So last week I wrote an article on nutrition called Nutrition 101…5 guidelines to follow. One of the guidelines I listed was to avoid the white foods (such as sugar, bread, pasta, milk, and rice).
This article got a lot of attention and I was fortunate enough to have someone ask me why I listed rice in the list above.
My response was because rice is a high glycemic food that should be limited and only eaten by people with 10% body fat (or less).
After learning this new piece of information I looked into studies that supported this.
What I found were two articles in the Journal of Nutrition called;
1. Physiological Validation of the Concept of Glycemic Load in Lean Young Adults
2. Reduced Glycemic Index and Glycemic Load Diets Do Not Increase the Effects of Energy Restriction on Weight Loss and Insulin Sensitivity in Obese Men and Women
Both studies tested the effects of (high glycemic foods vs low glycemic foods) on insulin and other factors, like hunger, fullness, insulin sensitivity etc.
What they found was that a carbohydrate of high glycemic index raises blood glucose more quickly and to a higher level than a carbohydrate of low glycemic index.
Stating that Epidemiological studies found that an increased risk of weight gain, diabetes, and heart disease is linked to the consumption of high glycemic index foods and diets of high glycemic load.

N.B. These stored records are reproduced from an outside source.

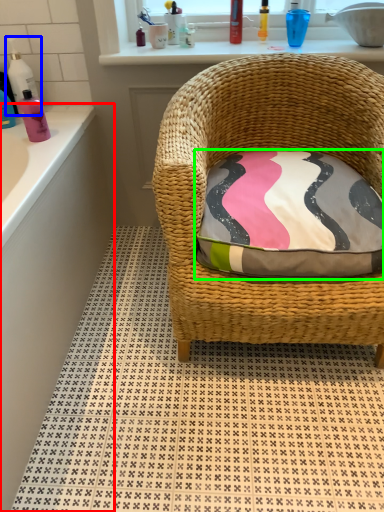 Question: Estimate the real-world distances between objects in this image. Which object is farther from bath (highlighted by a red box), cleaning product (highlighted by a blue box) or pillow (highlighted by a green box)?

Choices:
 (A) cleaning product
 (B) pillow

Answer: (B) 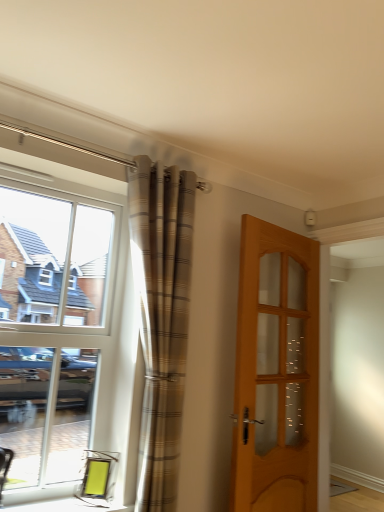 Question: From a real-world perspective, is plaid fabric curtain at left physically located above or below white glass window at left?

Choices:
 (A) below
 (B) above

Answer: (B)

Question: In terms of width, does plaid fabric curtain at left look wider or thinner when compared to white glass window at left?

Choices:
 (A) wide
 (B) thin

Answer: (A)

Question: Which is farther from the matte glass window sill at lower left?

Choices:
 (A) wooden glass door at right
 (B) white glass window at left
 (C) plaid fabric curtain at left

Answer: (A)

Question: Considering the real-world distances, which object is farthest from the plaid fabric curtain at left?

Choices:
 (A) matte glass window sill at lower left
 (B) wooden glass door at right
 (C) white glass window at left

Answer: (A) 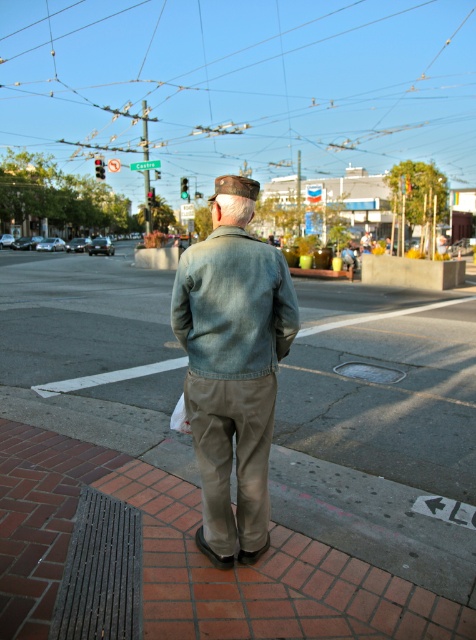 Who is positioned more to the left, denim jacket at center or faded denim jacket at lower right?

Positioned to the left is faded denim jacket at lower right.

Which of these two, denim jacket at center or faded denim jacket at lower right, stands shorter?

denim jacket at center

Who is more forward, [228,564] or [251,356]?

Point [251,356] is in front.

Identify the location of denim jacket at center. pyautogui.click(x=232, y=365).

Measure the distance between point (400, 556) and camera.

Point (400, 556) and camera are 2.92 meters apart.

Is point (405, 548) behind point (259, 342)?

Yes.

Does point (276, 420) lie behind point (255, 298)?

Yes, point (276, 420) is behind point (255, 298).

This screenshot has height=640, width=476. What are the coordinates of `brown brick pavement at center` in the screenshot? It's located at (382, 429).

Does brown brick pavement at center appear on the left side of faded denim jacket at lower right?

In fact, brown brick pavement at center is to the right of faded denim jacket at lower right.

Is brown brick pavement at center below faded denim jacket at lower right?

No, brown brick pavement at center is not below faded denim jacket at lower right.

Is point (125, 307) positioned behind point (188, 317)?

Yes.

You are a GUI agent. You are given a task and a screenshot of the screen. Output one action in this format:
    pyautogui.click(x=<x>, y=<y>)
    Task: Click on the brown brick pavement at center
    This screenshot has height=640, width=476.
    Given the screenshot: What is the action you would take?
    pyautogui.click(x=382, y=429)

Not only that but “Ludwig and his colleagues demonstrated that obese teenage boys, responded to low glycemic index meals by consuming substantially less food after a 5 hour post eating period compared to medium or high glycemic index meals. This study concluded that high glycemic foods induce hormonal and metabolic changes that lead to overeating in obese subject.”
Also studies of short duration suggest that diets containing reduced glycemic index and glycemic load have beneficial effects on body composition.
In the 2nd study I read, they had 3 groups; one was the low glycemic index group, the other was the high glycemic index group, and the last one was the high fat group. They had these groups follow a calorie deficit diet that consisted of their prescribed category of foods for 12 weeks.
What they found was that insulin sensitivity was significantly better in all 3 groups. But of course theirs one that had to improve insulin sensitivity better than the other 2 groups and that was the low glycemic index group.
They also found that after the 12 week period subjects from the low glycemic and high fat group had a better reduction in body fat and maintained their LBM.
Although these results were in favor of the low glycemic and high fat group the high glycemic group wasn’t far behind in the end results.
They had improvements just as the other 2 did.
So in the end the study didn’t support the hypothesis of the researchers that low glycemic load diets would dramatically enhance weight loss, relative to other diets. But their findings did suggest that a diet that creates a deficit in their energy consumption (calories) would experience a drop in body fat even if the subject were to eat only high glycemic foods.
Now what does this mean for you?
If you have 15% body fat or above I don’t recommend eating a diet high in the glycemic index. The reason is because these types of foods usually have higher grams of carbs. If you’re on a calorie deficit diet then eating high glycemic foods would restrict you to only have very small portions of food to meet your macronutrients for the day.
Who the hell wants to eat less food and feel hungry?
And plus the study above found out that high glycemic foods stimulate hunger quicker after eating them than low glycemic foods do.
I suggest sticking with lower glycemic foods. This way you’re able to satisfy your hunger needs and still meet your macros (the amount of protein, carbs, and fat you need for the day in grams).
People that are leaner (10% body fat or less) will be able to take the glycemic index concept and throw it out the window. Your body reacts the same whether you ingest high glycemic or low glycemic carbs because your body is able to handle carbs a lot better than an overweight person. Just make sure to get your macros in depending on your goal.
I hope this helps clear the glycemic index concept for you and steers you towards the right direction.
I hope you enjoyed today’s article, show some love and share the knowledge with your friends
Talk to you soon,
Brand-Miller, J.C, M. Thomas, V. Swan, Z.I. Ahmad, P. Petocz, and S. Colagiuri. “Physiological Validation of the Concept of Glycemic Load in Lean Young Adults.”The Journal of Nutrition (2003): 2728-732. ProQuest Research Library. Web. 10 Sept. 2013.
Raatz, Susan K., Carolyn J. Torkelson, Bruce J. Redmon, Kristell P. Reck, Christine A. Kwong, Joyce E. Swanson, ChengCheng Liu, William Thomas, and John P. Bantle. “Reduced Glycemic Index and Glycemic Load Diets Do Not Increase the Effects of Energy Restriction on Weight Loss and Insulin Sensitivity in Obese Men and Women.”The Journal of Nutrition (2005): 2387 391. ProQuest Research Library. Web. 10 Sept. 2013.